LAS VEGAS — Beibut Shumenov might be the most interesting man in the world who doesn't have a TV commercial to tout that.
He is a boxer, the light-heavyweight champion of the world in two sanctioning bodies.
He is 30 and won his first pro title in just his eighth fight, a near-record pace. But Shumenov is a man in an even bigger hurry, not only to improve on his 13-1 record, but to emerge from the shadows of the sport.

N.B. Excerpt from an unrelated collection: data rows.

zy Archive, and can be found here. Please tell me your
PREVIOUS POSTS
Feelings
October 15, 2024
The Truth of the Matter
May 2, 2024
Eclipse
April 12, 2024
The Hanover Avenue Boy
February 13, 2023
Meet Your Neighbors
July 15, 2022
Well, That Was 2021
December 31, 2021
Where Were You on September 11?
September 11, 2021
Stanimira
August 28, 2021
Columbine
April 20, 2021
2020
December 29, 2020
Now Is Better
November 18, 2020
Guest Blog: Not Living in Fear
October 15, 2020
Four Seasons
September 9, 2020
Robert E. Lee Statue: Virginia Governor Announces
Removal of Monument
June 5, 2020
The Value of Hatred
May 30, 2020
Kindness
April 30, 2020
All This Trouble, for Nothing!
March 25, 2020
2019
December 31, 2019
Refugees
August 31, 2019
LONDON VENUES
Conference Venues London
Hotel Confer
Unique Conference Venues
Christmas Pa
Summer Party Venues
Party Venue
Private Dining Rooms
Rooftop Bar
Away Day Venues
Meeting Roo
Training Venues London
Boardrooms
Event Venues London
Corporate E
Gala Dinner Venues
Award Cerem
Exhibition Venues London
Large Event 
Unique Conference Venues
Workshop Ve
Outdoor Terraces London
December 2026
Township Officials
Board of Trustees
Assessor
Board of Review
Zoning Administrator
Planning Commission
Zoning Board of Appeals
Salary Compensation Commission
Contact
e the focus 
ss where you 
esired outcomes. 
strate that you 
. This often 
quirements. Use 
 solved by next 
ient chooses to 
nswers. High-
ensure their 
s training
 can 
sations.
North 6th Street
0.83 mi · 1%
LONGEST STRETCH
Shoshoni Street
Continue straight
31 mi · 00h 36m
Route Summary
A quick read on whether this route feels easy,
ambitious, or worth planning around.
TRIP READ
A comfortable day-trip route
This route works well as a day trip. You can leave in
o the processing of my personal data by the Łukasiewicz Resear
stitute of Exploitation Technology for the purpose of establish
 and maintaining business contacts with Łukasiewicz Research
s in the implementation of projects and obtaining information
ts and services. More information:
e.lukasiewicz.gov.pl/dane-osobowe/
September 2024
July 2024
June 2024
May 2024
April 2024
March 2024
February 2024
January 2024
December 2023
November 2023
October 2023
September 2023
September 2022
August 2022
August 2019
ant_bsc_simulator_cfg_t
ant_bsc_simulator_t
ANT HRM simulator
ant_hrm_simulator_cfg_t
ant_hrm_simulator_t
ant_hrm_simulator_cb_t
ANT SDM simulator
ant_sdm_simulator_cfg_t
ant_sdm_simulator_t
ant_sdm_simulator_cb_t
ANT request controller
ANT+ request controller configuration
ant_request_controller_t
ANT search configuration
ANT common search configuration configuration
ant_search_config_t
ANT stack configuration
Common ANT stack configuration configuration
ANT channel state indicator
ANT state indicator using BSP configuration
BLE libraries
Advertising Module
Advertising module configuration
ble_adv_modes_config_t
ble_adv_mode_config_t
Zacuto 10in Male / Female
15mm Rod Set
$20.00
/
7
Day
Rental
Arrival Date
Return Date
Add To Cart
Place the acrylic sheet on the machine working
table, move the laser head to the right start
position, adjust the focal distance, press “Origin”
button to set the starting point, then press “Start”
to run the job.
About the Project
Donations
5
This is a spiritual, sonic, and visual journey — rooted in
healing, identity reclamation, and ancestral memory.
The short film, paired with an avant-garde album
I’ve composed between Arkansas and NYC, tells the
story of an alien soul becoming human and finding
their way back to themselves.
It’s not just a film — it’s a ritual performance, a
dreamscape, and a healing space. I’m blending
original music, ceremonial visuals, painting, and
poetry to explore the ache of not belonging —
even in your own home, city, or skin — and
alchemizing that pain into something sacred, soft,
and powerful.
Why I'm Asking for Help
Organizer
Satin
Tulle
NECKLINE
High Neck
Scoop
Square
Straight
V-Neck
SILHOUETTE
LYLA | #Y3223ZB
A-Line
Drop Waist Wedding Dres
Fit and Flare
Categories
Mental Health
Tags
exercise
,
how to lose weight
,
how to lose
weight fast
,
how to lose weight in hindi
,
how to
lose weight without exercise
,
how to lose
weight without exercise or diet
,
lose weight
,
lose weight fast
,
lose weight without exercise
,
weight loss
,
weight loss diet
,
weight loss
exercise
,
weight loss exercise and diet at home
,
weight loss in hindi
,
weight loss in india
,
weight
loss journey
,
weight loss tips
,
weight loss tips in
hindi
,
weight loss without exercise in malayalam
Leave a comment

Ask American boxing fans about Shumenov and the response will be the same.
He hopes his road to recognition will begin Dec. 14 in San Antonio, where he will fight on the undercard of the Adrien Broner-Marcos Maidana match and be seen on Showtime.
Real recognition will come as success prompts more of the media to learn his story. His is not your usual boxing yarn — kid grows up poor, fights his way out and parlays his anger into millions in the ring. Shumenov had childhood setbacks, but any millions he makes in the boxing ring will merely supplement those already there.
He is a son of a government accountant in Kazakhstan, which was part of the old Soviet Union. His wasn't a wealthy family, but they lived comfortably.
As a child, his biggest scare was medical, not financial. With his parents away for a couple of weeks, two aunts watching him accidentally poisoned him with bad milk. His parents returned to a child turning blue and shriveling up. They rushed him to a hospital and were told he wouldn't make it.
He did, but only after they put an IV in his skull.
He was told he would always be small and should steer clear of physically taxing things. He is 6 feet 2 and fights at 175 pounds. His one sibling, younger brother Chingas, is 6-5 and 230.
He has responded with a training routine of near fanatical workouts. The rest of his inspiration comes from seeing a film one day of a Mike Tyson fight.
"From then on," Shumenov says, "I just wanted to be a fighter."
When the Soviet Union dissolved in 1991, Shumenov and his family were free of Communism, but also without jobs. It got so bad they had to knock on relatives' doors to ask for food. Usually, they were turned down.
The worm turned quickly. Shumenov's parents, Amirkhan and Saule, turned their Soviet work ethic into the wonders of capitalism. Now his family, with ownership of large marketplaces and construction businesses in the city of Shymkent, is among the wealthiest in the country. Relatives who had turned his family down for food are not treated similarly.
"I still have trouble with that," Shumenov says of his parents' generosity to those relatives.
He and Chingas are lawyers. Beibut remains closely involved in the family business and talks nearly every night by phone to Chingas.
So important were he and his family connections to the national psyche of Kazakhstan that the day of his second-round match in the Athens Olympics in 2004, the country's president came to give him a pep talk. Unknown to all was that Shumenov had broken his hand in his first match and would fight with only his left hand.
He lost, thought he had let down an entire country and quit caring, even ballooning to 230 pounds. But in 2007, after winning his pro debut in North Carolina, he came to Las Vegas, mostly because that's where boxers are.
He spoke no English (he speaks five languages today), knew almost no one and decided to stay.